Welcome to the list Nathan!

I would be cautious in removing such lazy initialization patterns: even when the array is not immediately allocated, we still often have reasons to not want to allocate the wrapping object.

While of course each such choice relates to a specific context, so this should not be taken as a golden rule nor enforced globally, there are several examples of large classes in Hibernate ORM which *might* need a significant amount of collections to be initialized, but only to deal with very specific corner cases, sometimes only in combination with obscure configurations.
Combining such considerations about instances which are very rarely used with further considerations such as how wide-spread this library is used in the world, and how "hot" some of these code paths are, then I feel we are responsible to make these as efficient as possible.
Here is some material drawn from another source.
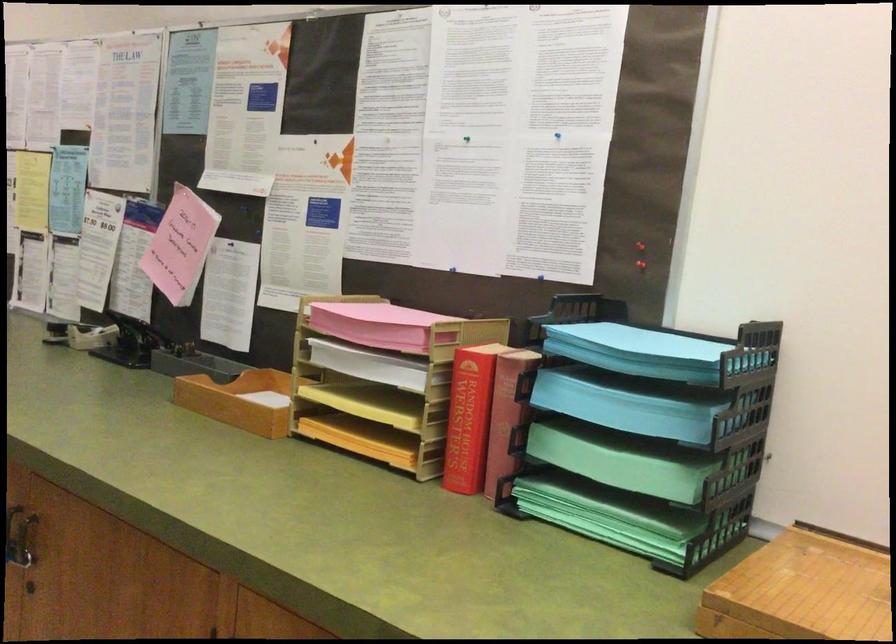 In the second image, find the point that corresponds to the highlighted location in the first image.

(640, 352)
A NPE is certainly something we need to avoid but it's a concern which we can address with just a little bit of care.

I'll also remind that most of such patterns have been introduced only after a problem was noted during profiling; in case of new code I'm occasionally guilty of writing code in such style on first shot, but I generally do so only when I think it's worth it - as I would agree that code readability and ease of maintenance has a value as well.
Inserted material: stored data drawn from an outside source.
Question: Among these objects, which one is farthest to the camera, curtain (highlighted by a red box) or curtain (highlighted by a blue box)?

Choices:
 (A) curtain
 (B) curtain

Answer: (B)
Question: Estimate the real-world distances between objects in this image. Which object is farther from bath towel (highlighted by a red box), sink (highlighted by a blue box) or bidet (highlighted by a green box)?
Finally, remember one nice hint I got from the OpenJDK engineers: a null-check is most often free in terms of code efficiency.


On Tue, 18 Aug 2020 at 21:18, Nathan Xu <nathan.qingyang.xu@gmail.com> wrote:
This is my first message posted here after I finally succeeded in subscribing to Hibernate dev mail list.
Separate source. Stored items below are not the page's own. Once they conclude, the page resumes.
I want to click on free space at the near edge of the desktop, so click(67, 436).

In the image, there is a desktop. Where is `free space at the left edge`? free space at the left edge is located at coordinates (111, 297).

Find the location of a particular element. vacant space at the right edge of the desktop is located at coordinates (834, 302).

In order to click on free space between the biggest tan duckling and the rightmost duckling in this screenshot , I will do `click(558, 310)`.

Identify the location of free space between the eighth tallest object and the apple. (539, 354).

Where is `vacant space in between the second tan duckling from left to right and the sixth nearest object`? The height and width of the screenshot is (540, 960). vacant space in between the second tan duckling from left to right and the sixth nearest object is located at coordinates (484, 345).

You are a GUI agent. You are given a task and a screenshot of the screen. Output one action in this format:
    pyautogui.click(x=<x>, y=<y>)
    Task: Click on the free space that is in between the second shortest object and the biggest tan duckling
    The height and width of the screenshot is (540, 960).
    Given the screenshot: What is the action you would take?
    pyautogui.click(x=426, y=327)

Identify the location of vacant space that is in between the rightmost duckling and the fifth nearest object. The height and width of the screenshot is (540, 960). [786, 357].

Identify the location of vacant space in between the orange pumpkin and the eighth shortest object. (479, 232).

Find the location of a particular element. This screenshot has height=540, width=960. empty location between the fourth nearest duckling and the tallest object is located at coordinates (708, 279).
As well known, we utilized the following 'lazy initialization' pattern extensively in our codebase to save memory:

if ( activeFactoryNames == null ) {
     activeFactoryNames = new ArrayList<>();

However, even since JDK7, ArrayList has gone through refactoring to keep from allocating
memory for 10 elements in advance, if the instance was created by default constructor and the allocation of memory
is only done when some element is really added in future. Namely, ArrayList has the lazy initialization feature built-in.
E.g., see https://stackoverflow.com/questions/33688753/jdk-api-documentation-is-incorrect-for-arraylist-constructor-is-that-a-bug 
for details. You can also browse the source code of ArrayList to confirm.
Screen Shot 2020-08-18 at 4.06.58 PM.png
Needless to say, the lazy initialization pattern has serious NPE issue if it is not coded carefully (which is tedious and error-prone per se).
As an active Hibernate v6 contributor, I am troubled by such NPE issue again and again.
Is it a good timing to get rid of the above lazy initialization pattern for now?
Hopefully my message is good food for thought. No finger pointing. Just curious.